Intervention de Christian Chavagneux

Commission d'enquête Evasion des capitaux — Réunion du 17 avril 2012 : 1ère réunion
Audition de Mm. Antoine Peillon journaliste à la croix charles prats magistrat membre du conseil scientifique du conseil supérieur de la formation et de la recherche stratégiques et christian chavagneux journaliste à alternatives économiques

Christian Chavagneux, journaliste à Alternatives Économiques :

De fin 2008, me semble-t-il.

Je reviens sur un aspect important qui est généralement sous-estimé : les paradis fiscaux sont au coeur de l'instabilité financière internationale. Pour l'anecdote, je rappelle que la crise des subprimes démarre en août 2007 lorsque BNP Paribas ferme trois fonds d'investissement, le premier étant Parvest, qui relève du droit luxembourgeois. Un rapport de 2008 de la Cour des comptes américaine indique qu'une partie extrêmement importante des actifs toxiques créés aux Etats-Unis l'a été aux îles Caïmans. Si l'on examine les comptes de la banque britannique Northern Rock, qui est la première à être mise en faillite au cours de cette crise, on n'y trouve pas grand-chose. Il faut aller dans Granite, sa filiale enregistrée - comme association caritative ! - à Jersey, pour s'apercevoir que cette banque, qui fait des prêts immobiliers à très long terme, a un endettement de court terme explosif, endettement que les autres banques vont refuser de refinancer lorsqu'après août 2007 s'instaure une crise de confiance. De ce fait, elle va quasiment faire faillite.

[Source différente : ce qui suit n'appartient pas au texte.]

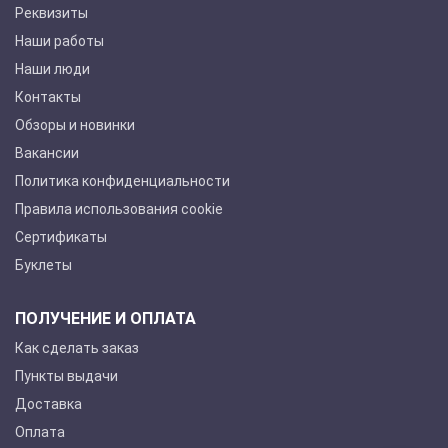
Реквизиты
Наши работы
Наши люди
Контакты
Обзоры и новинки
Вакансии
Политика конфиденциальности
Правила использования cookie
Сертификаты
Буклеты
ПОЛУЧЕНИЕ И ОПЛАТА
Как сделать заказ
Пункты выдачи
Доставка
Оплата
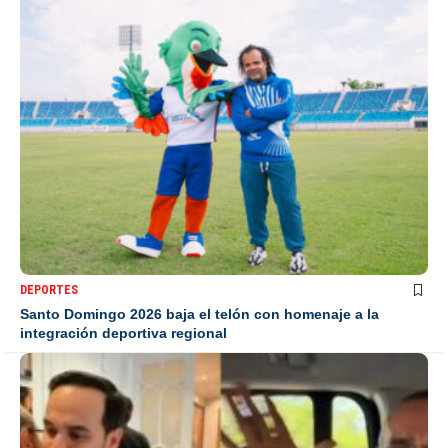
DEPORTES
Santo Domingo 2026 baja el telón con homenaje a la
integración deportiva regional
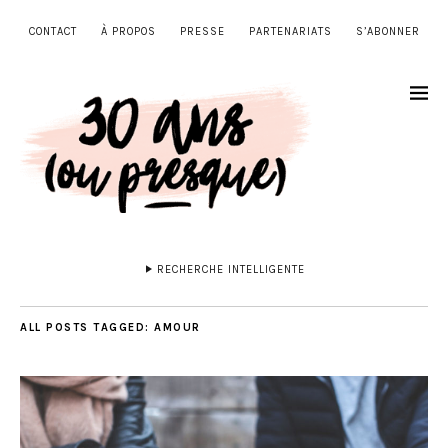
CONTACT
À PROPOS
PRESSE
PARTENARIATS
S’ABONNER
RECHERCHE INTELLIGENTE
ALL POSTS TAGGED:
AMOUR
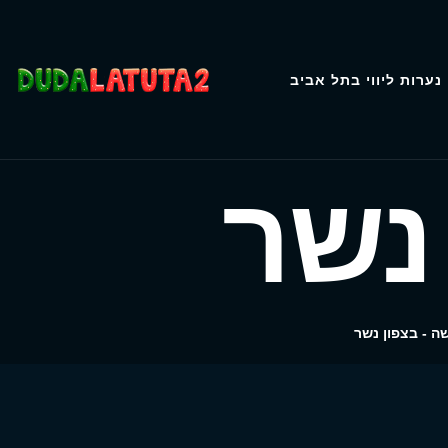
נערות ליווי בתל אביב
נשר
ה - בצפון נשר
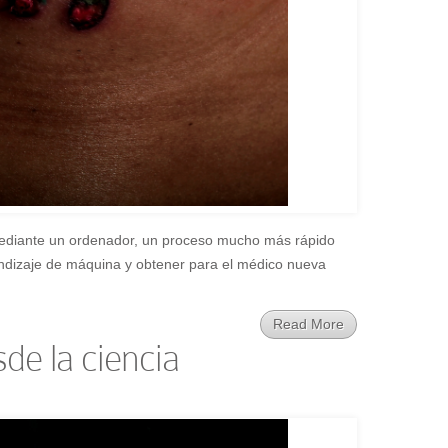
 mediante un ordenador, un proceso mucho más rápido
prendizaje de máquina y obtener para el médico nueva
Read More
sde la ciencia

Quant à Bear Stearns, elle est la première banque d'affaires américaine à faire faillite, une faillite qui s'explique par le fait que ses filiales de fonds spéculatifs, immatriculées pour partie aux îles Caïmans et pour partie à Dublin, ont pris des paris extrêmement élevés. A ce moment, M. Peer Steinbrück, l'ancien ministre des finances allemand, se moque du capitalisme anglo-saxon et ironise sur le comportement et les méthodes anglo-saxonnes. Mais, à peine quelques semaines plus tard, Hypo Real Estate, une des grandes banques allemandes, était prise au même piège que Bear Stearns : là encore une filiale de fonds spéculatifs, immatriculée à Dublin, avait pris des positions extrêmement risquées.

Par ailleurs, si l'Islande est aujourd'hui confrontée à des problèmes diplomatiques avec les Pays-Bas et le Royaume-Uni, c'est parce que les filiales, immatriculées à Guernesey et à l'île de Man, de ses deux plus grandes banques, Landsbanki et Kaupthing, ont commis des « impairs » sur le territoire britannique. L'agence de garantie des dépôts islandaise n'étant pas assez riche pour rembourser leurs clients étrangers, c'est le gouvernement britannique qui a dû se substituer à elle et, bien sûr, celui-ci veut maintenant récupérer ses mises.

Je n'insiste pas sur le fait que la Suisse, le Luxembourg ou encore les îles Vierges britanniques faisaient partie des principaux territoires d'action des « rabatteurs » de fonds pour l'escroc Bernard Madoff.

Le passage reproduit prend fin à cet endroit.